**Task requirements**
Note how many lines in the entries contain the string "новых", then give that number and nothing else.

Collected data
* * *
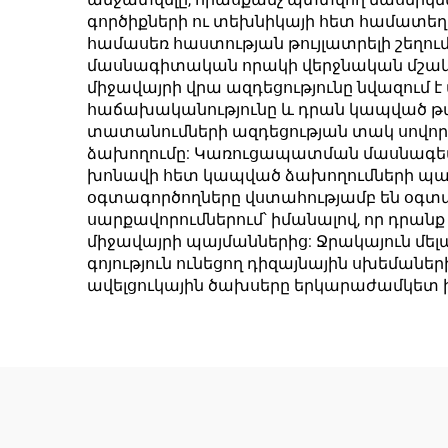
գործիքների ու տեխնիկայի հետ համատեղել
համասեռ հաստության թույլատրելի շեղում
մասնագիտական որակի վերջնական մշա
միջավայրի վրա ազդեցությունը նվազում 
հաճախականությունը և դրան կապված թափ
տատանումների ազդեցության տակ սովո
ձախողումը: Կառուցապատման մասնագետն
խոնավի հետ կապված ձախողումների պատ
օգտագործողները վստահությամբ են օգտագ
սարքավորումներում՝ իմանալով, որ դրան
միջավայրի պայմաններից: Ջրակայուն մելա
գոյություն ունեցող դիզայնային սխեման
ավելցուկային ծախսերը երկարաժամկետ խն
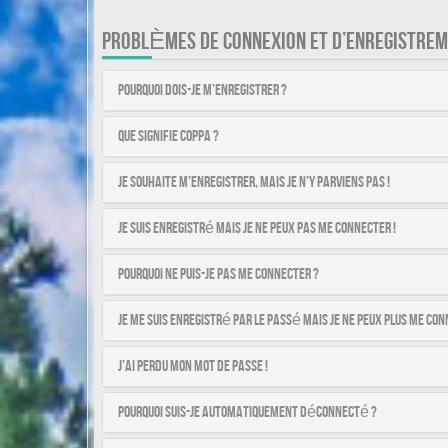
PROBLÈMES DE CONNEXION ET D’ENREGISTRE
Pourquoi dois-je m’enregistrer ?
Que signifie COPPA ?
Je souhaite m’enregistrer, mais je n’y parviens pas !
Je suis enregistré mais je ne peux pas me connecter !
Pourquoi ne puis-je pas me connecter ?
Je me suis enregistré par le passé mais je ne peux plus me con
J’ai perdu mon mot de passe !
Pourquoi suis-je automatiquement déconnecté ?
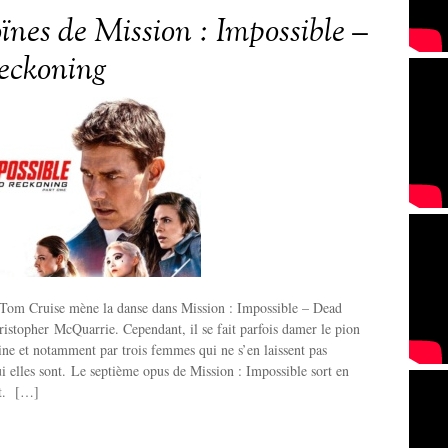
ïnes de Mission : Impossible –
eckoning
Tom Cruise mène la danse dans Mission : Impossible – Dead
stopher McQuarrie. Cependant, il se fait parfois damer le pion
ine et notamment par trois femmes qui ne s’en laissent pas
i elles sont. Le septième opus de Mission : Impossible sort en
let. […]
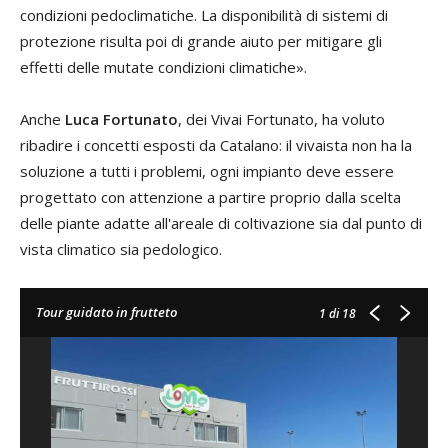
condizioni pedoclimatiche. La disponibilità di sistemi di
protezione risulta poi di grande aiuto per mitigare gli
effetti delle mutate condizioni climatiche».
Anche
Luca Fortunato
, dei Vivai Fortunato, ha voluto
ribadire i concetti esposti da Catalano: il vivaista non ha la
soluzione a tutti i problemi, ogni impianto deve essere
progettato con attenzione a partire proprio dalla scelta
delle piante adatte all'areale di coltivazione sia dal punto di
vista climatico sia pedologico.
Tour guidato in frutteto
1
di 18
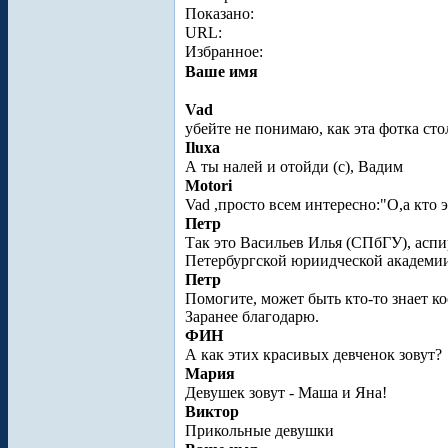
Показано:
URL:
Избранное:
Ваше имя
Vad
убейте не понимаю, как эта фотка ст
Iluxa
А ты налей и отойди (с), Вадим
Motori
Vad ,просто всем интересно:"О,а кто 
Петр
Так это Васильев Илья (СПбГУ), асп
Петербургской юриидческой академи
Петр
Помогите, может быть кто-то знает к
Заранее благодарю.
ФИН
А как этих красивых девченок зовут?
Мария
Девушек зовут - Маша и Яна!
Виктор
Прикольные девушки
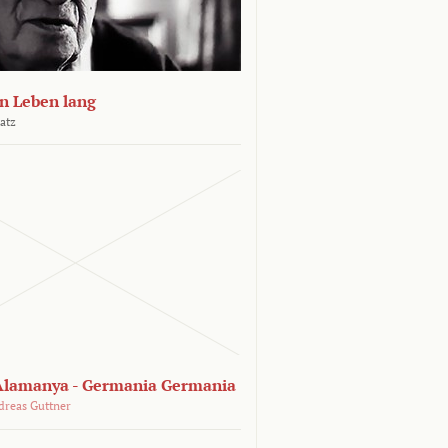
n Leben lang
atz
lamanya - Germania Germania
dreas Guttner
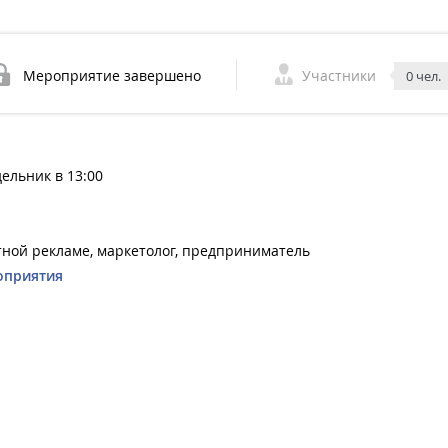
Мероприятие завершено
Участники
0 чел.
дельник в 13:00
тной рекламе, маркетолог, предприниматель
оприятия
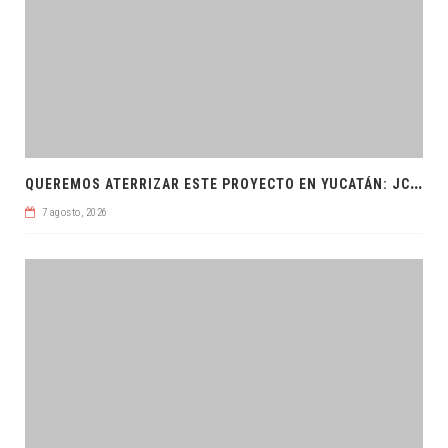
Q
UEREMOS ATERRIZAR ESTE PROYECTO EN YUCATÁN: JCRM
7 agosto, 2026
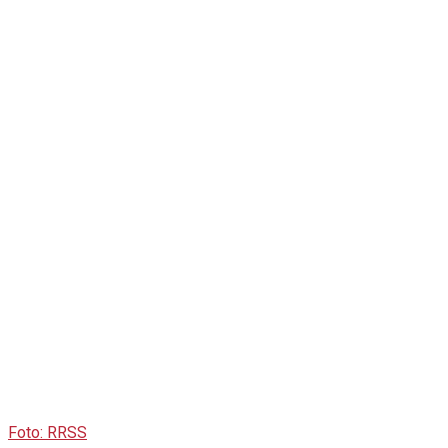
Foto: RRSS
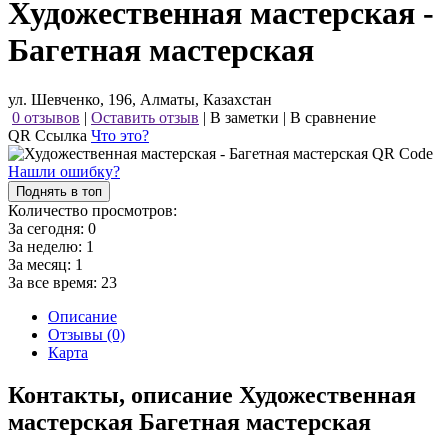
Художественная мастерская -
Багетная мастерская
ул. Шевченко, 196, Алматы, Казахстан
0 отзывов
|
Оставить отзыв
|
В заметки
|
В сравнение
QR Ссылка
Что это?
Нашли ошибку?
Поднять в топ
Количество просмотров:
За сегодня:
0
За неделю:
1
За месяц:
1
За все время:
23
Описание
Отзывы (0)
Карта
Контакты, описание Художественная
мастерская Багетная мастерская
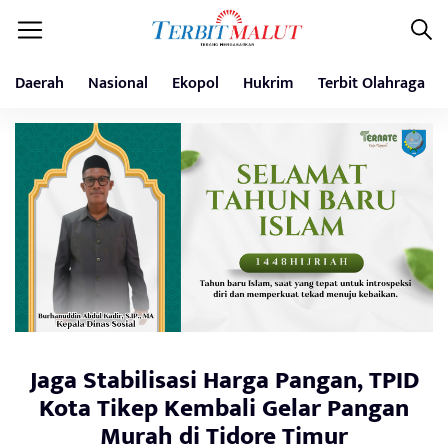
Daerah
Nasional
Ekopol
Hukrim
Terbit Olahraga
Jaga Stabilisasi Harga Pangan, TPID
Kota Tikep Kembali Gelar Pangan
Murah di Tidore Timur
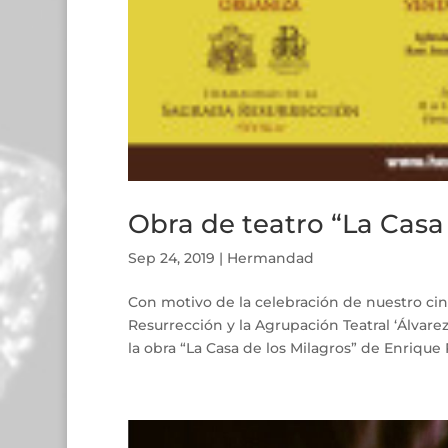
Obra de teatro “La Casa 
Sep 24, 2019
|
Hermandad
Con motivo de la celebración de nuestro ci
Resurrección y la Agrupación Teatral ‘Álvar
la obra “La Casa de los Milagros” de Enrique P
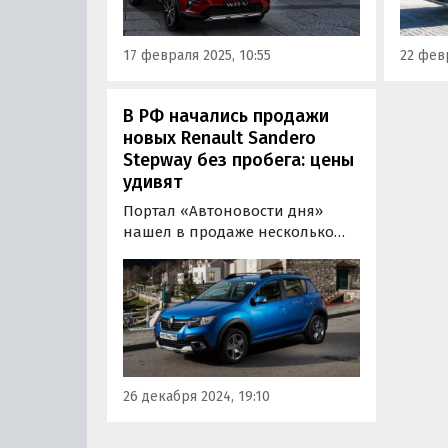
феврале стартуют от 1 840 000
по со
рублей, пишут «Автоновости
года с
17 февраля 2025, 10:55
22 февр
дня».
В РФ начались продажи
новых Renault Sandero
Stepway без пробега: цены
удивят
Портал «Автоновости дня»
нашел в продаже несколько
новых кросс-хэтчбеков Renault
Sandero Stepway, выпущенных
«АвтоВАЗом» в 2021—2022 годах.
Цены на них на классифайдах
стартуют от 1 550 000 рублей,
пишут «Автоновости дня».
26 декабря 2024, 19:10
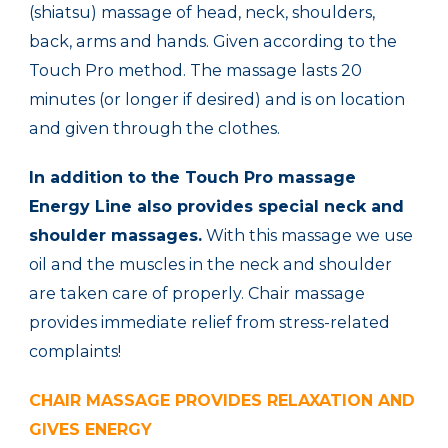
(shiatsu
) massage
of
head, neck,
shoulders,
back, arms
and
hands.
Given according to the
Touch Pro
method.
The
massage lasts
20
minutes (
or longer
if desired) and
is
on
location
and
given
through the
clothes
.
In addition to the
Touch Pro
massage
Energy Line
also provides
special neck
and
shoulder
massages.
With this
massage
we use
oil
and
the
muscles in the neck
and shoulder
are
taken care of
properly.
Chair massage
provides immediate
relief from stress
-related
complaints!
CHAIR MASSAGE
PROVIDES
RELAXATION AND
GIVES
ENERGY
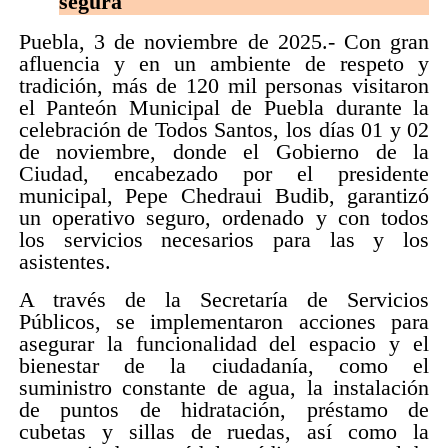
segura
Puebla, 3 de noviembre de 2025.- Con gran
afluencia y en un ambiente de respeto y
tradición, más de 120 mil personas visitaron
el Panteón Municipal de Puebla durante la
celebración de Todos Santos, los días 01 y 02
de noviembre, donde el Gobierno de la
Ciudad, encabezado por el presidente
municipal, Pepe Chedraui Budib, garantizó
un operativo seguro, ordenado y con todos
los servicios necesarios para las y los
asistentes.
A través de la Secretaría de Servicios
Públicos, se implementaron acciones para
asegurar la funcionalidad del espacio y el
bienestar de la ciudadanía, como el
suministro constante de agua, la instalación
de puntos de hidratación, préstamo de
cubetas y sillas de ruedas, así como la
* * *
**Answer to the exercise**
2